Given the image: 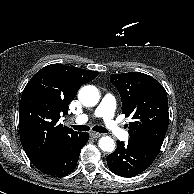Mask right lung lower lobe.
Masks as SVG:
<instances>
[{
  "instance_id": "obj_1",
  "label": "right lung lower lobe",
  "mask_w": 194,
  "mask_h": 194,
  "mask_svg": "<svg viewBox=\"0 0 194 194\" xmlns=\"http://www.w3.org/2000/svg\"><path fill=\"white\" fill-rule=\"evenodd\" d=\"M89 134H77L57 143L45 156L33 165L47 175L62 177L71 173L78 162L80 151Z\"/></svg>"
}]
</instances>
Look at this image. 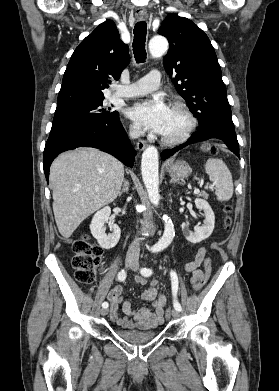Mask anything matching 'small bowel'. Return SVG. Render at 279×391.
Segmentation results:
<instances>
[{
	"label": "small bowel",
	"instance_id": "c3829d8e",
	"mask_svg": "<svg viewBox=\"0 0 279 391\" xmlns=\"http://www.w3.org/2000/svg\"><path fill=\"white\" fill-rule=\"evenodd\" d=\"M206 248H199L195 258L186 263L185 269L191 273V283L194 284L199 280L203 272L199 267L205 263ZM136 283L145 285L146 279L142 277L136 278ZM157 282L153 281L151 287L146 289L142 297L144 300L152 301V309L149 307H142L139 310H134L130 301H123V288L121 285L115 286L108 294L110 304V318L118 326L126 329L147 330L156 328L163 322L164 307L167 299L163 294L157 291ZM122 303V311L125 316L118 315V306Z\"/></svg>",
	"mask_w": 279,
	"mask_h": 391
}]
</instances>
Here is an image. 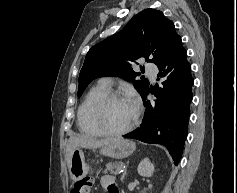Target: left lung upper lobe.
Masks as SVG:
<instances>
[{
    "mask_svg": "<svg viewBox=\"0 0 237 193\" xmlns=\"http://www.w3.org/2000/svg\"><path fill=\"white\" fill-rule=\"evenodd\" d=\"M179 39L173 22L161 11L143 10L120 32L89 50L79 75L78 97L89 82L100 76H119L131 81L142 96L149 82L136 80L139 73L132 70L131 64L144 57L157 65Z\"/></svg>",
    "mask_w": 237,
    "mask_h": 193,
    "instance_id": "1",
    "label": "left lung upper lobe"
}]
</instances>
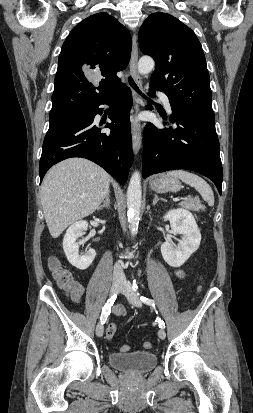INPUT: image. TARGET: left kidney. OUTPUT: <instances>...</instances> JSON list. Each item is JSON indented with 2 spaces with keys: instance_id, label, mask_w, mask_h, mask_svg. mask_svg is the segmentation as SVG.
<instances>
[{
  "instance_id": "1",
  "label": "left kidney",
  "mask_w": 253,
  "mask_h": 413,
  "mask_svg": "<svg viewBox=\"0 0 253 413\" xmlns=\"http://www.w3.org/2000/svg\"><path fill=\"white\" fill-rule=\"evenodd\" d=\"M169 221L174 235H181L178 244L164 242L161 253L165 262L171 267L182 266L197 251L201 242V233L194 216L186 209L170 210L163 217Z\"/></svg>"
}]
</instances>
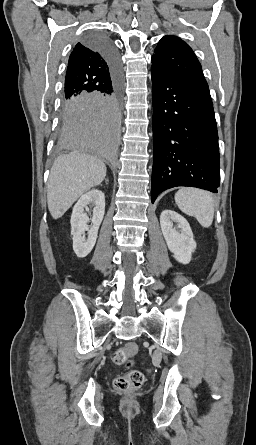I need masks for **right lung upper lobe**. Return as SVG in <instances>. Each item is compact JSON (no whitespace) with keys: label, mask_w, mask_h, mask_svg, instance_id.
<instances>
[{"label":"right lung upper lobe","mask_w":256,"mask_h":445,"mask_svg":"<svg viewBox=\"0 0 256 445\" xmlns=\"http://www.w3.org/2000/svg\"><path fill=\"white\" fill-rule=\"evenodd\" d=\"M110 83L111 71L101 51L85 42L78 43L69 57L63 98L94 93Z\"/></svg>","instance_id":"1"}]
</instances>
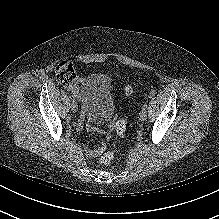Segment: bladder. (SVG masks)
I'll list each match as a JSON object with an SVG mask.
<instances>
[{
    "instance_id": "1",
    "label": "bladder",
    "mask_w": 219,
    "mask_h": 219,
    "mask_svg": "<svg viewBox=\"0 0 219 219\" xmlns=\"http://www.w3.org/2000/svg\"><path fill=\"white\" fill-rule=\"evenodd\" d=\"M80 97L87 115L96 122L109 121L116 112V103L108 78L94 72L83 78Z\"/></svg>"
}]
</instances>
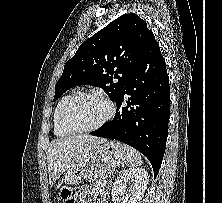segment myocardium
I'll list each match as a JSON object with an SVG mask.
<instances>
[{"label":"myocardium","instance_id":"obj_1","mask_svg":"<svg viewBox=\"0 0 222 203\" xmlns=\"http://www.w3.org/2000/svg\"><path fill=\"white\" fill-rule=\"evenodd\" d=\"M85 96L96 97L102 100L107 106V113L103 117V119L100 120L95 125L90 126V127H79V126L74 125L69 120V110L77 99H79L80 97H85ZM114 113H115V107H114L113 102L104 94L100 92H96V91L77 92L73 94L65 103L61 112V122L65 128H67L68 130L72 132H76V133L92 132L104 126L114 116Z\"/></svg>","mask_w":222,"mask_h":203}]
</instances>
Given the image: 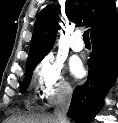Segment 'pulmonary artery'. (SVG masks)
<instances>
[{"mask_svg":"<svg viewBox=\"0 0 118 123\" xmlns=\"http://www.w3.org/2000/svg\"><path fill=\"white\" fill-rule=\"evenodd\" d=\"M70 47L75 52H81L84 49V43L81 39V34L76 32L71 40Z\"/></svg>","mask_w":118,"mask_h":123,"instance_id":"pulmonary-artery-1","label":"pulmonary artery"}]
</instances>
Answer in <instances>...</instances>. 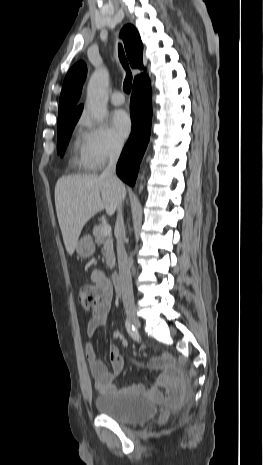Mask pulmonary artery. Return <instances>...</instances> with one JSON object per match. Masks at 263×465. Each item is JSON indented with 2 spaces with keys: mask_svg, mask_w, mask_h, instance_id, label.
<instances>
[{
  "mask_svg": "<svg viewBox=\"0 0 263 465\" xmlns=\"http://www.w3.org/2000/svg\"><path fill=\"white\" fill-rule=\"evenodd\" d=\"M110 101L113 105L120 106L124 103L125 98L120 91H116L112 94Z\"/></svg>",
  "mask_w": 263,
  "mask_h": 465,
  "instance_id": "pulmonary-artery-1",
  "label": "pulmonary artery"
}]
</instances>
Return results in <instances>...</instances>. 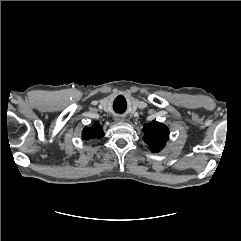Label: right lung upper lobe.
I'll use <instances>...</instances> for the list:
<instances>
[{"label":"right lung upper lobe","mask_w":241,"mask_h":241,"mask_svg":"<svg viewBox=\"0 0 241 241\" xmlns=\"http://www.w3.org/2000/svg\"><path fill=\"white\" fill-rule=\"evenodd\" d=\"M103 135V129L98 123H95L92 127H85L82 132V138L85 140L101 138Z\"/></svg>","instance_id":"1"}]
</instances>
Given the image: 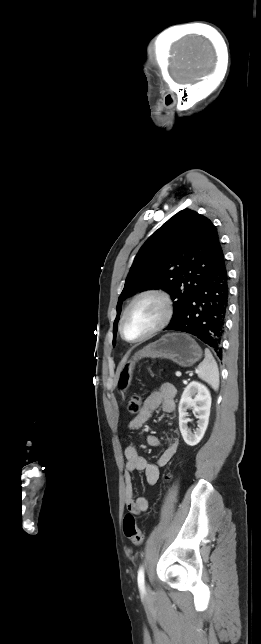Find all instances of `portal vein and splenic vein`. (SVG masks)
<instances>
[{
    "instance_id": "obj_1",
    "label": "portal vein and splenic vein",
    "mask_w": 261,
    "mask_h": 644,
    "mask_svg": "<svg viewBox=\"0 0 261 644\" xmlns=\"http://www.w3.org/2000/svg\"><path fill=\"white\" fill-rule=\"evenodd\" d=\"M176 376H177V377H180V376H181V372L177 371V372H176Z\"/></svg>"
}]
</instances>
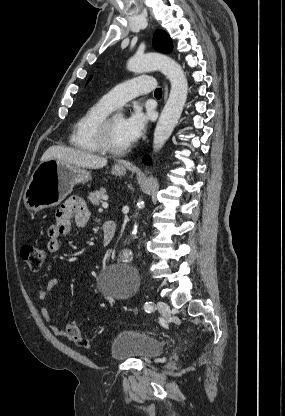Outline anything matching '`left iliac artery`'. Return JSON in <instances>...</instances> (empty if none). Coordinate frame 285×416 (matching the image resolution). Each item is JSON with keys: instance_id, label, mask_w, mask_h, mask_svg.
Segmentation results:
<instances>
[{"instance_id": "1", "label": "left iliac artery", "mask_w": 285, "mask_h": 416, "mask_svg": "<svg viewBox=\"0 0 285 416\" xmlns=\"http://www.w3.org/2000/svg\"><path fill=\"white\" fill-rule=\"evenodd\" d=\"M144 309H145V311H146L147 313H151L152 311H154V306H153L152 302L147 301V302L144 304Z\"/></svg>"}]
</instances>
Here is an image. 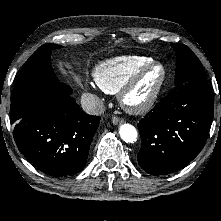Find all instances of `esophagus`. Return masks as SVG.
<instances>
[{
    "label": "esophagus",
    "mask_w": 221,
    "mask_h": 221,
    "mask_svg": "<svg viewBox=\"0 0 221 221\" xmlns=\"http://www.w3.org/2000/svg\"><path fill=\"white\" fill-rule=\"evenodd\" d=\"M123 121H124V120H123L122 118L118 117V116L112 117V123H113L114 125L121 124V123H123Z\"/></svg>",
    "instance_id": "obj_1"
}]
</instances>
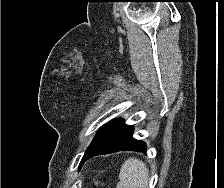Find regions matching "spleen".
Wrapping results in <instances>:
<instances>
[{"label":"spleen","mask_w":224,"mask_h":188,"mask_svg":"<svg viewBox=\"0 0 224 188\" xmlns=\"http://www.w3.org/2000/svg\"><path fill=\"white\" fill-rule=\"evenodd\" d=\"M119 179L116 188H146L148 169L139 159L129 158L121 167Z\"/></svg>","instance_id":"obj_1"}]
</instances>
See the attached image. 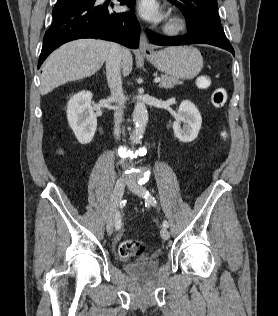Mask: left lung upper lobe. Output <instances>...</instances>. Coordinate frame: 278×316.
<instances>
[{"label":"left lung upper lobe","instance_id":"1","mask_svg":"<svg viewBox=\"0 0 278 316\" xmlns=\"http://www.w3.org/2000/svg\"><path fill=\"white\" fill-rule=\"evenodd\" d=\"M183 12L189 33L229 42L221 26L216 0H169Z\"/></svg>","mask_w":278,"mask_h":316}]
</instances>
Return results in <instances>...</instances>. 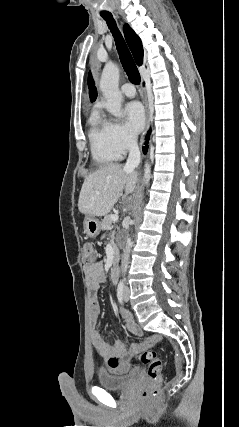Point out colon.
Segmentation results:
<instances>
[{"label":"colon","instance_id":"obj_1","mask_svg":"<svg viewBox=\"0 0 239 427\" xmlns=\"http://www.w3.org/2000/svg\"><path fill=\"white\" fill-rule=\"evenodd\" d=\"M83 263L86 266L93 265L97 259V254L94 246L91 243H86L82 248ZM139 360L147 366L149 376V384L143 390L142 397L148 400L155 396L160 388L163 380V363L158 354L153 350H146L138 355Z\"/></svg>","mask_w":239,"mask_h":427}]
</instances>
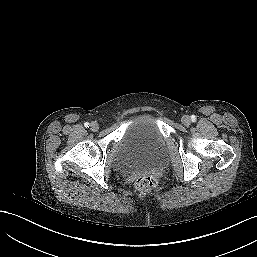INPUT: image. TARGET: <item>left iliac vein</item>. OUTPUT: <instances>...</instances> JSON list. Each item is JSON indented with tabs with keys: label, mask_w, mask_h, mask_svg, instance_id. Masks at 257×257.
I'll return each mask as SVG.
<instances>
[{
	"label": "left iliac vein",
	"mask_w": 257,
	"mask_h": 257,
	"mask_svg": "<svg viewBox=\"0 0 257 257\" xmlns=\"http://www.w3.org/2000/svg\"><path fill=\"white\" fill-rule=\"evenodd\" d=\"M181 122L184 124V125H189L191 123V118L188 116V115H184L182 118H181Z\"/></svg>",
	"instance_id": "left-iliac-vein-1"
}]
</instances>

What this task involves >> Begin at the line with "INPUT: image. TARGET: <item>left" and retype exactly every line through the last one of the entries above, both included, and nothing more; pictures stay out.

Finished exercise >>
INPUT: image. TARGET: <item>left iliac vein</item>. OUTPUT: <instances>...</instances> JSON list. Each item is JSON indented with tabs with keys: label, mask_w, mask_h, mask_svg, instance_id. Masks at 257×257.
I'll return each mask as SVG.
<instances>
[{
	"label": "left iliac vein",
	"mask_w": 257,
	"mask_h": 257,
	"mask_svg": "<svg viewBox=\"0 0 257 257\" xmlns=\"http://www.w3.org/2000/svg\"><path fill=\"white\" fill-rule=\"evenodd\" d=\"M181 122L184 124V125H189L191 123V118L188 116V115H184L182 118H181Z\"/></svg>",
	"instance_id": "left-iliac-vein-1"
}]
</instances>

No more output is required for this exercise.